Coinhive Monero Cryptocurrency Mining Malware Once Again Invades Google Play


There is strength in numbers, and that is part of what is driving an increase in cryptocurrency mining malware. The idea is to infect as many mobile devices as possible, and tap into the combined computing power to crunch numbers for profit. Unfortunately, this seems to be a trend (on both mobile and PC)—security outfit Trend Micro says it found apps with malicious cryptocurrency mining capabilities on Google Play.

This is not the first time these kinds of apps have appeared in Google Play, and it probably will not be the last. What they have in common is that they use dynamic JavaScript loading and native code injection to avoid detection. Trend Micro is able to identify these types of apps, which it classifies as ANDROIDOS_JSMINER and ADROIDOS_CPUMINER. Several years ago, the security outfit discovered malicious apps of a similar nature, which it dubbed ANDROIDOS_KAGECOIN.

Malicious Apps
Source: Trend Micro

"We’ve previously seen tech support scams and compromised websites used to deliver the Coinhive JavaScript cryptocurrency miner to users. However, we’re now seeing apps used for this purpose, which we detect as ANDROIDOS_JSMINER. Of the two apps we found, one supposedly helps users pray the rosary, while the other provides discounts of various kinds," Trend Micro stated in a blog post.
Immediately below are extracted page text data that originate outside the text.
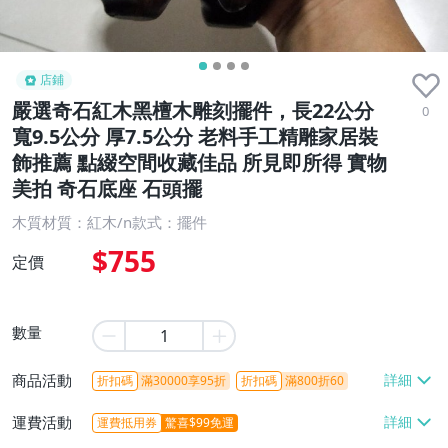
店鋪
嚴選奇石紅木黑檀木雕刻擺件，長22公分
0
寬9.5公分 厚7.5公分 老料手工精雕家居裝
飾推薦 點綴空間收藏佳品 所見即所得 實物
美拍 奇石底座 石頭擺
木質材質：紅木/n款式：擺件
$755
定價
數量
商品活動
折扣碼
滿30000享95折
折扣碼
滿800折60
運費活動
運費抵用券
驚喜$99免運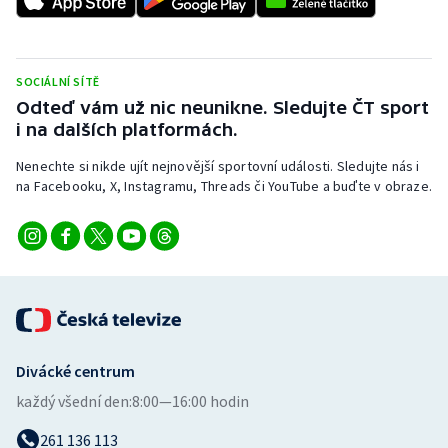
Stolní tenis
Triatlon
SOCIÁLNÍ SÍTĚ
Odteď vám už nic neunikne. Sledujte ČT sport
Veslování
i na dalších platformách.
Vodní slalom
Nenechte si nikde ujít nejnovější sportovní události. Sledujte nás i
na Facebooku, X, Instagramu, Threads či YouTube a buďte v obraze.
Volejbal
Ostatní
Divácké centrum
každý všední den:
8:00—16:00 hodin
261 136 113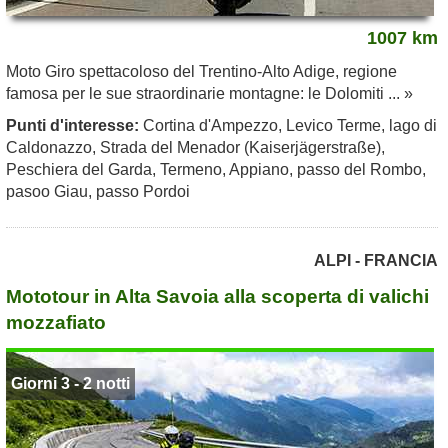
1007 km
Moto Giro spettacoloso del Trentino-Alto Adige, regione
famosa per le sue straordinarie montagne: le Dolomiti ... »
Punti d'interesse:
Cortina d'Ampezzo, Levico Terme, lago di
Caldonazzo, Strada del Menador (Kaiserjägerstraße),
Peschiera del Garda, Termeno, Appiano, passo del Rombo,
pasoo Giau, passo Pordoi
ALPI - FRANCIA
Mototour in Alta Savoia alla scoperta di valichi
mozzafiato
Giorni 3 - 2 notti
Both malicious apps discovered by Trend Micro do the same thing when started, which is to load the JavaScript library code from Coinhive and start mining with the attacker's own site key. The JavaScript code runs out of sight to the user, within the app's webview. The only real indication that something foul is going on is reduced performance. CPU usage is cranked up, which bog down a mobile device, make it run hotter than usual, and negatively affect battery life.

Trend Micro also found another family of malicious apps that are repackaged versions of legitimate apps. The repackaged versions contain the cryptocurrency malware. These are the ones referred to as ANDROIDOS_CPUMINER, and they come in various forms—one example is a wallpaper application with images of different cars.

It remains to be seen just how lucrative all of this is. In one instance, Trend Micro found that an attacker was mining various cryptocurrencies over an unknown period of time, which tallied up to $170. However, it is not known what the actual profit on that figure is.

The security outfit found dozens of malicious samples, all of which Google has since pulled offline. There will likely be others, so be careful of what you download, and look for signs that an app is misbehaving.